From the FDA Drug Label
(1.15) Merkel Cell Carcinoma (MCC) for the treatment of adult and pediatric patients with recurrent locally advanced or metastatic Merkel cell carcinoma. The Merkel Cell Carcinoma (MCC) treatment with pembrolizumab is indicated for adult and pediatric patients with recurrent locally advanced or metastatic disease 2.
- Key points:
- Treatment indication: Recurrent locally advanced or metastatic Merkel cell carcinoma
- Patient population: Adult and pediatric patients
- Note: The term "Merckel tumor" is likely a misspelling of Merkel Cell Carcinoma.
From the Research
Merkel Cell Carcinoma Overview
- Merkel cell carcinoma (MCC) is a rare neuroendocrine tumor of the skin associated with a high risk of local recurrence and distant metastases 3.
- It most commonly occurs on sun-exposed areas of white patients >65 years of age 3.

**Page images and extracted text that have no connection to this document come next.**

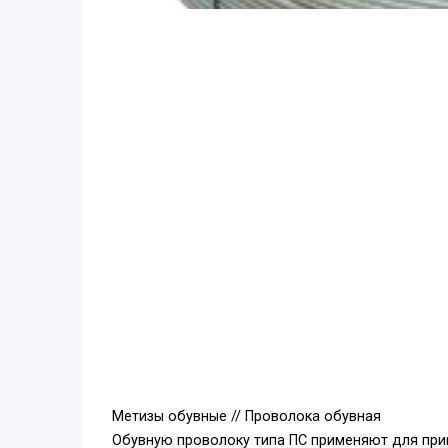
Метизы обувные // Проволока обувная
Обувную проволоку типа ПС применяют для прик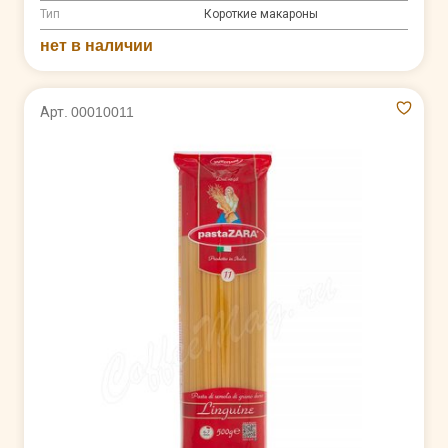
Тип
Короткие макароны
нет в наличии
Арт. 00010011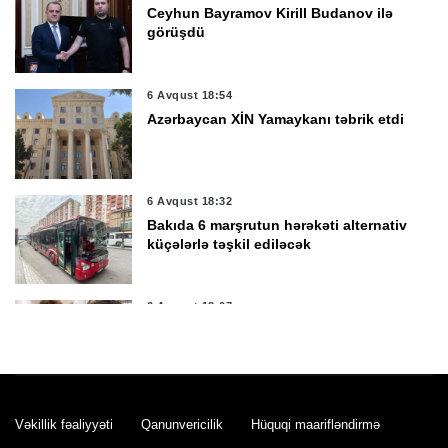
Ceyhun Bayramov Kirill Budanov ilə
görüşdü
6 Avqust 18:54
Azərbaycan XİN Yamaykanı təbrik etdi
6 Avqust 18:32
Bakıda 6 marşrutun hərəkəti alternativ
küçələrlə təşkil ediləcək
6 Avqust 18:07
Tiktoker Aybəniz Xəlilovaya 10 il 3 ay
həbs cəzası verildi
6 Avqust 17:55
Vəkillik fəaliyyəti
Qanunvericilik
Hüquqi maarifləndirmə
MİQ üzrə faktiki yaşayış rayonuna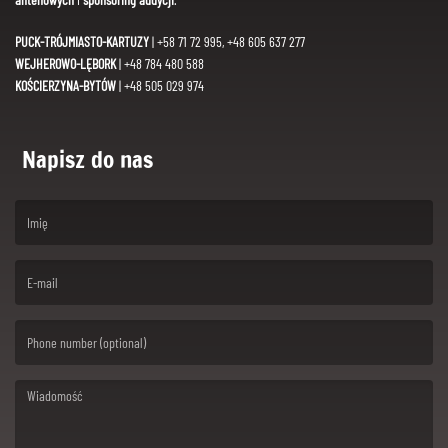
PUCK-TRÓJMIASTO-KARTUZY
| +58 71 72 995, +48 605 637 277
WEJHEROWO-LĘBORK
| +48 784 480 588
KOŚCIERZYNA-BYTÓW
| +48 505 029 974
Napisz do nas
(First name is required )
(Email is required. )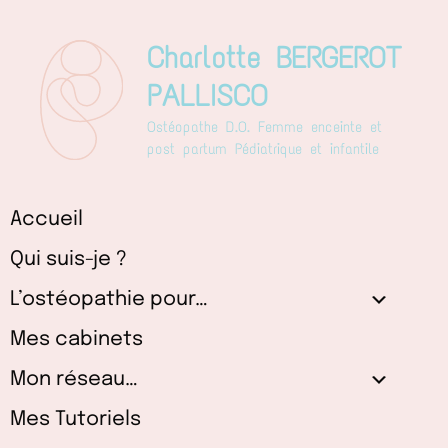
Aller
au
Charlotte BERGEROT
contenu
PALLISCO
Ostéopathe D.O. Femme enceinte et
post partum Pédiatrique et infantile
Accueil
Qui suis-je ?
L’ostéopathie pour…
Mes cabinets
Mon réseau…
Mes Tutoriels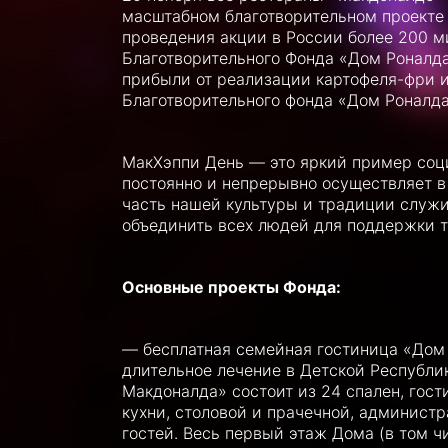
масштабном благотворительном проекте 
проведения акции в России более 200 м
Благотворительного Фонда «Дом Роналда
прибыли от реализации картофеля-фри и
Благотворительного фонда «Дом Роналд
МакХэппи День — это яркий пример соц
постоянно и непрерывно осуществляет в 
часть нашей культуры и традиции служит
объединить всех людей для поддержки те
Основные проекты Фонда:
— бесплатная семейная гостиница «Дом 
длительное лечение в Детской Республи
Макдоналда» состоит из 24 спален, гост
кухни, столовой и прачечной, админист
гостей. Весь первый этаж Дома (в том ч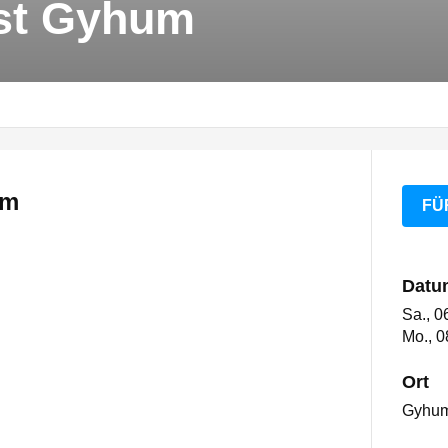
st Gyhum
um
FÜ
Datu
Sa., 0
Mo., 0
Ort
Gyhu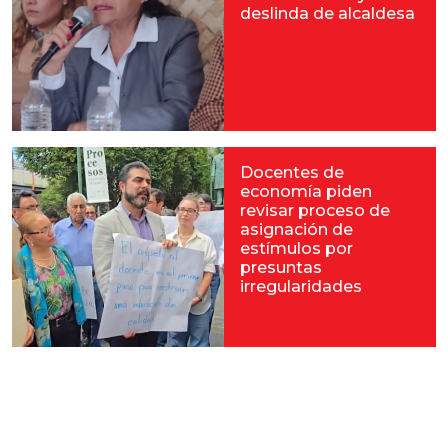
deslinda de alcaldesa
Docentes de
economía piden
revisar proceso de
asignación de
estímulos por
presuntas
irregularidades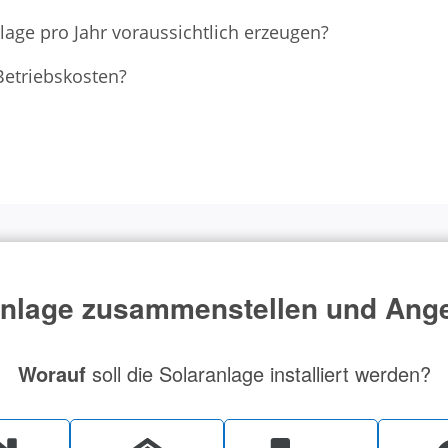
age pro Jahr voraussichtlich erzeugen?
Betriebskosten?
lage zusammenstellen und Ange
Worauf
soll die Solaranlage installiert werden?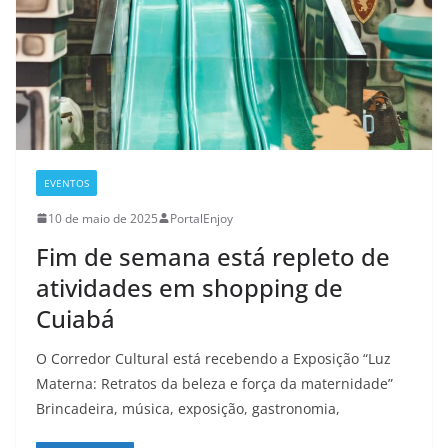
EVENTOS
10 de maio de 2025
PortalEnjoy
Fim de semana está repleto de
atividades em shopping de
Cuiabá
O Corredor Cultural está recebendo a Exposição “Luz
Materna: Retratos da beleza e força da maternidade”
Brincadeira, música, exposição, gastronomia,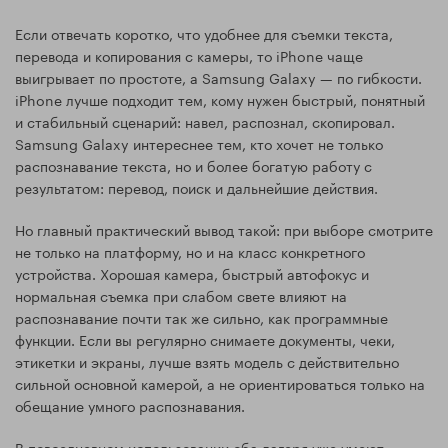
Если отвечать коротко, что удобнее для съемки текста,
перевода и копирования с камеры, то iPhone чаще
выигрывает по простоте, а Samsung Galaxy — по гибкости.
iPhone лучше подходит тем, кому нужен быстрый, понятный
и стабильный сценарий: навел, распознал, скопировал.
Samsung Galaxy интереснее тем, кто хочет не только
распознавание текста, но и более богатую работу с
результатом: перевод, поиск и дальнейшие действия.
Но главный практический вывод такой: при выборе смотрите
не только на платформу, но и на класс конкретного
устройства. Хорошая камера, быстрый автофокус и
нормальная съемка при слабом свете влияют на
распознавание почти так же сильно, как программные
функции. Если вы регулярно снимаете документы, чеки,
этикетки и экраны, лучше взять модель с действительно
сильной основной камерой, а не ориентироваться только на
обещание умного распознавания.
В повседневном использовании оба лагеря уже умеют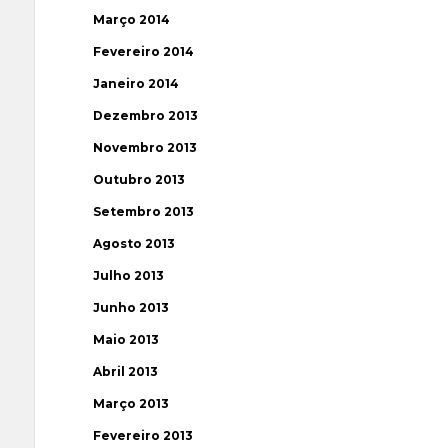
Março 2014
Fevereiro 2014
Janeiro 2014
Dezembro 2013
Novembro 2013
Outubro 2013
Setembro 2013
Agosto 2013
Julho 2013
Junho 2013
Maio 2013
Abril 2013
Março 2013
Fevereiro 2013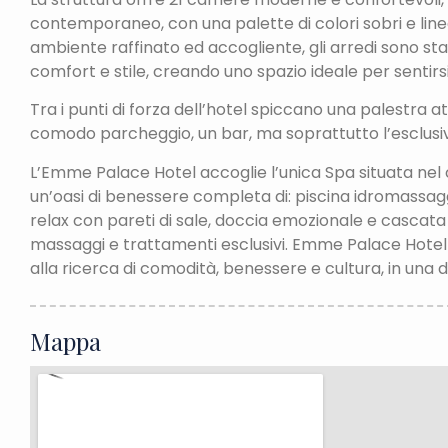
contemporaneo, con una palette di colori sobri e linee
ambiente raffinato ed accogliente, gli arredi sono sta
comfort e stile, creando uno spazio ideale per sentirs
Tra i punti di forza dell’hotel spiccano una palestra a
comodo parcheggio, un bar, ma soprattutto l’esclusi
L’Emme Palace Hotel accoglie l’unica Spa situata nel 
un’oasi di benessere completa di: piscina idromassagg
relax con pareti di sale, doccia emozionale e cascata 
massaggi e trattamenti esclusivi. Emme Palace Hotel 
alla ricerca di comodità, benessere e cultura, in una del
Mappa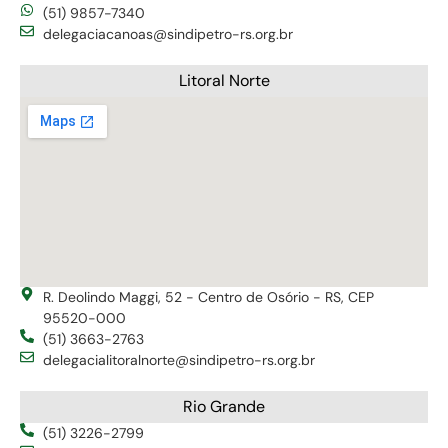
(51) 9857-7340
delegaciacanoas@sindipetro-rs.org.br
Litoral Norte
R. Deolindo Maggi, 52 - Centro de Osório - RS, CEP
95520-000
(51) 3663-2763
delegacialitoralnorte@sindipetro-rs.org.br
Rio Grande
(51) 3226-2799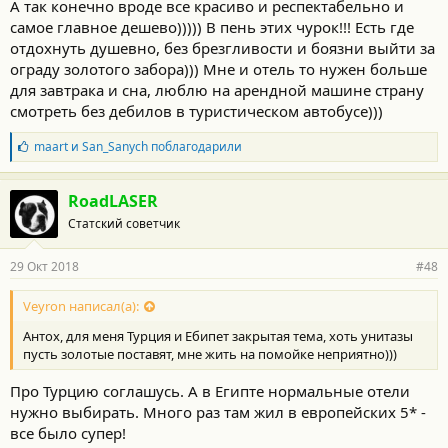
А так конечно вроде все красиво и респектабельно и
самое главное дешево))))) В пень этих чурок!!! Есть где
отдохнуть душевно, без брезгливости и боязни выйти за
ограду золотого забора))) Мне и отель то нужен больше
для завтрака и сна, люблю на арендной машине страну
смотреть без дебилов в туристическом автобусе)))
Б
maart
и
San_Sanych
поблагодарили
л
а
г
RoadLASER
о
Статский советчик
д
а
р
29 Окт 2018
#48
н
о
с
Veyron написал(а):
т
Антох, для меня Турция и Ебипет закрытая тема, хоть унитазы
и
:
пусть золотые поставят, мне жить на помойке неприятно)))
Про Турцию соглашусь. А в Египте нормальные отели
нужно выбирать. Много раз там жил в европейских 5* -
все было супер!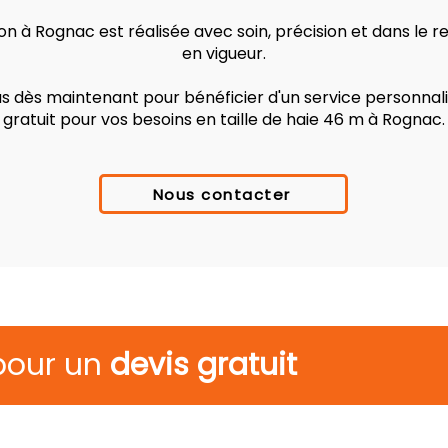
n à Rognac est réalisée avec soin, précision et dans le 
en vigueur.
 dès maintenant pour bénéficier d'un service personnalis
gratuit pour vos besoins en taille de haie 46 m à Rognac.
Nous contacter
pour un
devis gratuit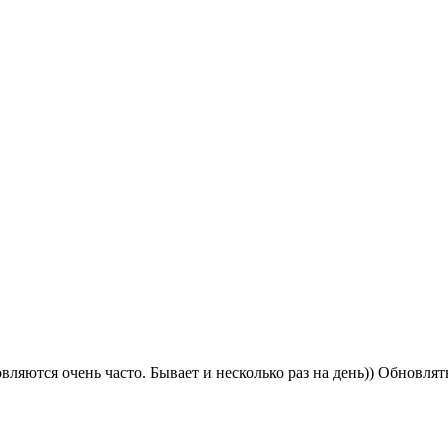
ляются очень часто. Бывает и несколько раз на день)) Обновлять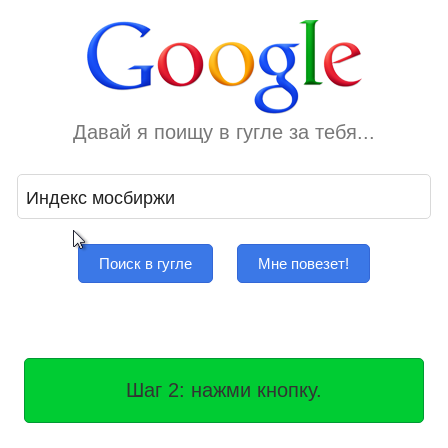
Давай я поищу в гугле за тебя...
Поиск в гугле
Мне повезет!
Шаг 2: нажми кнопку.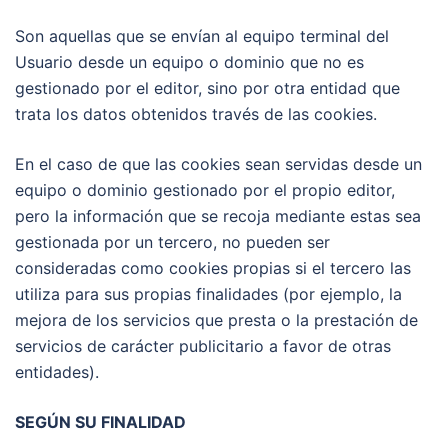
Son aquellas que se envían al equipo terminal del
Usuario desde un equipo o dominio que no es
gestionado por el editor, sino por otra entidad que
trata los datos obtenidos través de las cookies.
En el caso de que las cookies sean servidas desde un
equipo o dominio gestionado por el propio editor,
pero la información que se recoja mediante estas sea
gestionada por un tercero, no pueden ser
consideradas como cookies propias si el tercero las
utiliza para sus propias finalidades (por ejemplo, la
mejora de los servicios que presta o la prestación de
servicios de carácter publicitario a favor de otras
entidades).
SEGÚN SU FINALIDAD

- The Merkel cell polyomavirus (MCV) is thought to be responsible for malignant transformation in approximately 80% of cases in the northern hemisphere, while ultraviolet radiation-induced DNA damage is implicated in MCV-negative tumors 3.
Treatment Options
- Excision of the tumor is the first-line therapy; if not feasible, radiotherapy can often effectively control the disease 4.
- Mohs micrographic surgery (MMS) as monotherapy may offer an alternative treatment modality, with no local recurrences due to inadequate excision and a 5-year Kaplan-Meier MCC-specific survival rate of 91.2% for AJCC8 Stage I and 68.6% for AJCC8 Stage II 5.
- Immune checkpoint inhibitors, such as avelumab and pembrolizumab, are first-line agents for metastatic MCC 6.
Prognosis and Survival
- The 2-year and 5-year overall and disease-specific survival rates for patients with MCC are 64.8% and 38.8% versus 45.2% and 26.4%, respectively 7.
- Patients diagnosed initially with an open biopsy have significant worse overall and disease-free survival rates compared with patients who had a wide local excision 7.
- Monitoring for recurrence can be aided by Merkel cell polyomavirus oncoprotein antibody titers 6.
Specific Location - Finger
- There is no specific information available on Merkel cell carcinoma occurring in the finger, as the provided studies do not mention this location explicitly.
- However, MCC can occur on any sun-exposed area of the skin, and the finger is a possible location, although it may be less common than other areas such as the head and neck 3, 4.